TASK DESCRIPTION. Only lines that contain the string "life" should be returned from the material below.

DATA EXCERPTS.
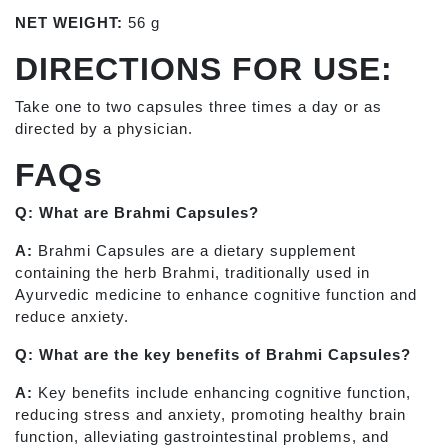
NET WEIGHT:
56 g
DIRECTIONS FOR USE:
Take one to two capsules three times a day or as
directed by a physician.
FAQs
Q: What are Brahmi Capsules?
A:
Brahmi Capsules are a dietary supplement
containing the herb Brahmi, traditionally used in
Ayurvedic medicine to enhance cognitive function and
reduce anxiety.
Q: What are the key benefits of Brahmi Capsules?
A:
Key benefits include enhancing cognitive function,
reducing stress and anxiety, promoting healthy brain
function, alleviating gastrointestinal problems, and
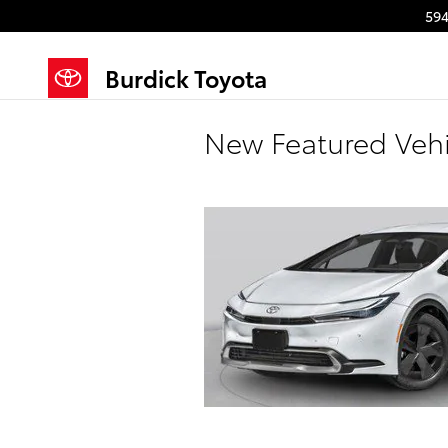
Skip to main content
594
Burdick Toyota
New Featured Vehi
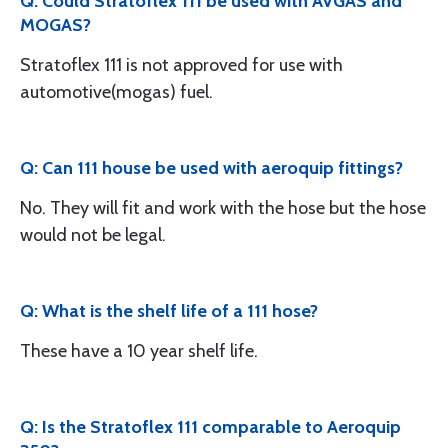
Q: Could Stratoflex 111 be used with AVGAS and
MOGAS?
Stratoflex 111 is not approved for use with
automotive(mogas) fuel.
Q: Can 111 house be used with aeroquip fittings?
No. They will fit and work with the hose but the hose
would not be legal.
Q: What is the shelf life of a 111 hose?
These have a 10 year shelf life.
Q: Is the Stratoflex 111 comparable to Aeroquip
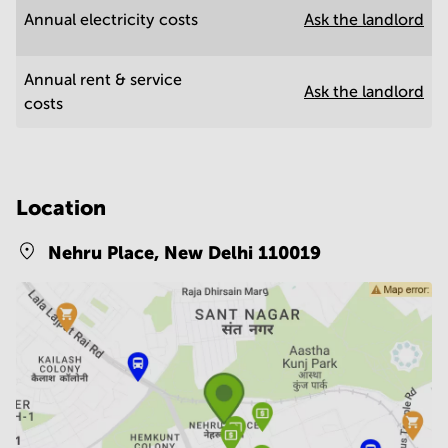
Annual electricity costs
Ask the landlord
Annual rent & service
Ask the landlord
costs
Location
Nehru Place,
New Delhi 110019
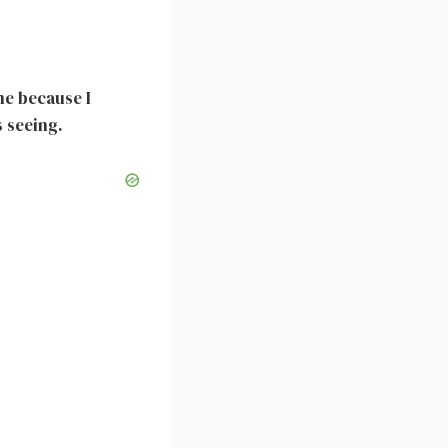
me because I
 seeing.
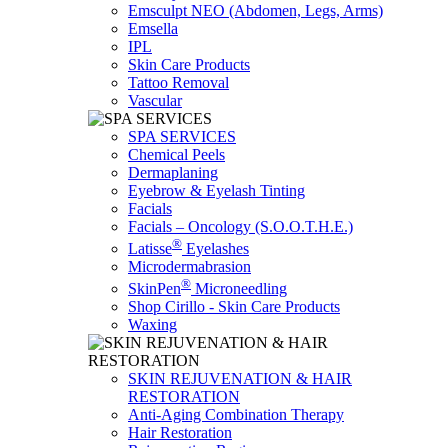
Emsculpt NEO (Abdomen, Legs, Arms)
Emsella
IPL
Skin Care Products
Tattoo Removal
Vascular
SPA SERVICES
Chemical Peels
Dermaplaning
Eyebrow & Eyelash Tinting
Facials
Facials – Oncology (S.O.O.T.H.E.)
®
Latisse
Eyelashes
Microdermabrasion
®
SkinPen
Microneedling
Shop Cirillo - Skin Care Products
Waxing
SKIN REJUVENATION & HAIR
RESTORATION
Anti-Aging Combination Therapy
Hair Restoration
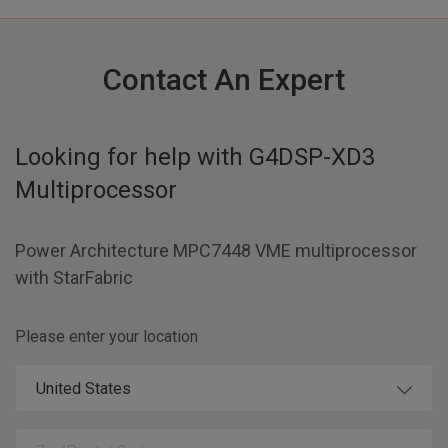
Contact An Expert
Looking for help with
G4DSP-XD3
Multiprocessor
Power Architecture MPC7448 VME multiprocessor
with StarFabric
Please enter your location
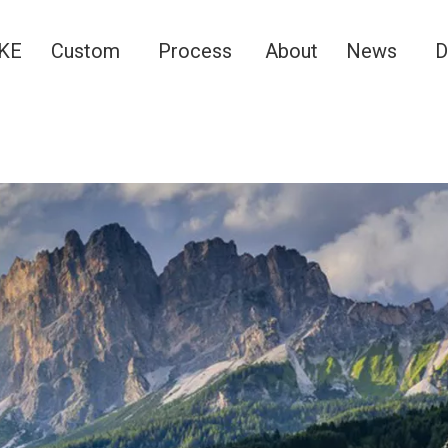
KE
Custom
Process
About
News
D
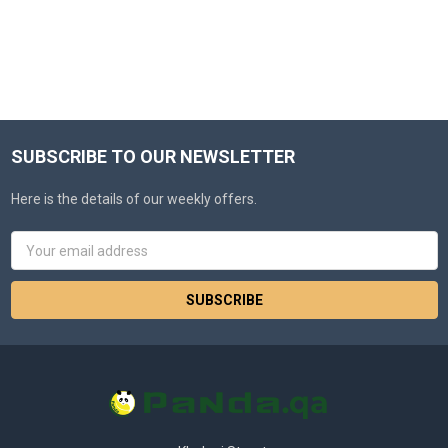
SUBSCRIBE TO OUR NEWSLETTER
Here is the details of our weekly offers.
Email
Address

WRITTEN SOLUTION.
Q: What is the shelf life of a 111 hose?
These have a 10 year shelf life.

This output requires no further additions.